Guarantees in Shipbuilding Contract
Guarantees are essential ancillary documents in shipbuilding contract. Two
recent cases highlight the importance of careful attention to its legal technicalities
and enforceability.
In Sea Emerald SA v.
Prominvestbank Joint Stockpoint Commercial Industrial and Investment Bank (a),
the bank issued a refund guarantee for payments made to a shipyard under a shipbuilding
contract. It was held that the signatory (who was the Head of the Bank’s
Regional Branch) had no authority to issue the guarantee.
In CIMC
Raffles Offshore (Singapore) Limited and Yantai CIMC Raffles Offshore Limited v
Schahin Holding SA (b) the shipyard applied for summary judgment on a
guarantee was given by a holding company for the sums due on delivery of two
drilling rigs to their buyers. The Court
of Appeal discussed the doctrine in Holme v.

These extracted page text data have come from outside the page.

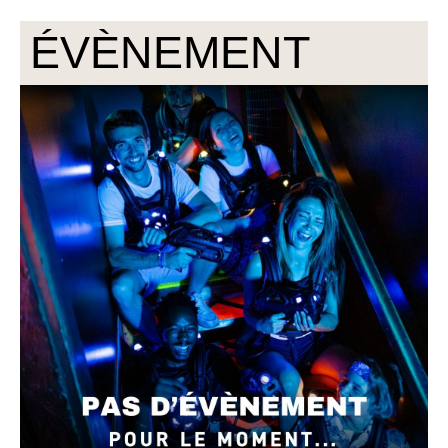
ÉVÈNEMENT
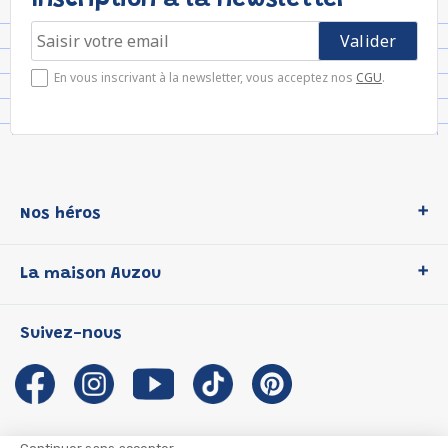
Inscription à la newsletter
En vous inscrivant à la newsletter, vous acceptez nos
CGU
.
Nos héros
Loup
La maison Auzou
P'tit Loup
Les Héros du CP
Qui sommes-nous ?
Suivez-nous
Les Influenceuses
Notre histoire
Migali
Auzou s'engage
Petite Taupe
Auteurs et illustrateurs Auzou
Azuro
Nous rejoindre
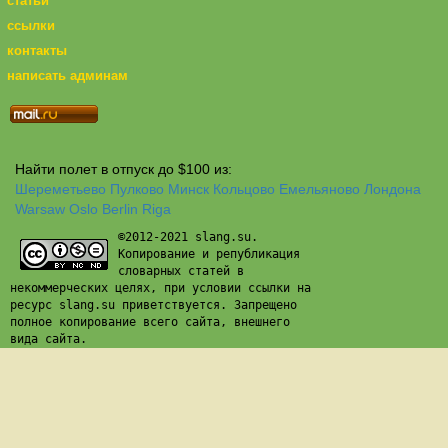
статьи
ссылки
контакты
написать админам
Найти полет в отпуск до $100 из:
Шереметьево
Пулково
Минск
Кольцово
Емельяново
Лондона
Warsaw
Oslo
Berlin
Riga
©2012-2021 slang.su.
Копирование и републикация
словарных статей в
некоммерческих целях, при условии ссылки на
ресурс slang.su приветствуется. Запрещено
полное копирование всего сайта, внешнего
вида сайта.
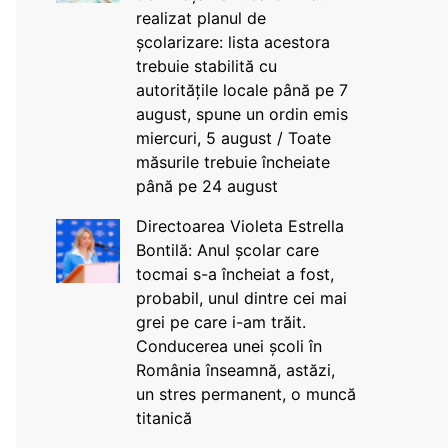
realizat planul de
școlarizare: lista acestora
trebuie stabilită cu
autoritățile locale până pe 7
august, spune un ordin emis
miercuri, 5 august / Toate
măsurile trebuie încheiate
până pe 24 august
Directoarea Violeta Estrella
Bontilă: Anul școlar care
tocmai s-a încheiat a fost,
probabil, unul dintre cei mai
grei pe care i-am trăit.
Conducerea unei școli în
România înseamnă, astăzi,
un stres permanent, o muncă
titanică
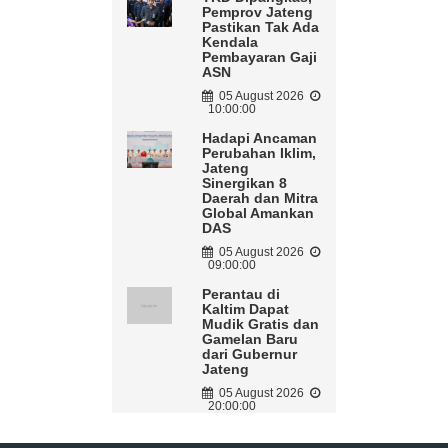
Pemprov Jateng
Pastikan Tak Ada
Kendala
Pembayaran Gaji
ASN
05 August 2026
10:00:00
Hadapi Ancaman
Perubahan Iklim,
Jateng
Sinergikan 8
Daerah dan Mitra
Global Amankan
DAS
05 August 2026
09:00:00
Perantau di
Kaltim Dapat
Mudik Gratis dan
Gamelan Baru
dari Gubernur
Jateng
05 August 2026
20:00:00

Brunskill [1877] 3
QBD 495 and the doctrine in Trade Indemnity Company Limited v.
Workington Harbour and Dock Board [1937] AC 1. It also examined the following questions:
What is the purview doctrine?, Do the
anti-avoidance provisions of the guarantee, including the provisions for the
guarantor’s liability as a primary obligor, exclude the purview doctrine?, If
they do not, are the post-guarantee amendments sufficiently fundamental to lie
outside the guarantee’s purview?, Can these questions be answered sufficiently
confidently, in the absence of reviewing the matrix of the guarantee, to admit
of summary disposal?
The Court of Appeal (by a majority
decision), allow the guarantor’s appeal and dismiss the builder’s cross-appeal.
Significantly, Sir Bernard Rix noted (at
paragraph 65 line 14), that “Prudence would in any event have dictated that the
guarantor should have been asked for a new guarantee or for a formal indication
of consent”
References:
(a)
[2008] EWHC 1979 (Comm), [2008] 1 Lloyd’s Law Rep Plus 96.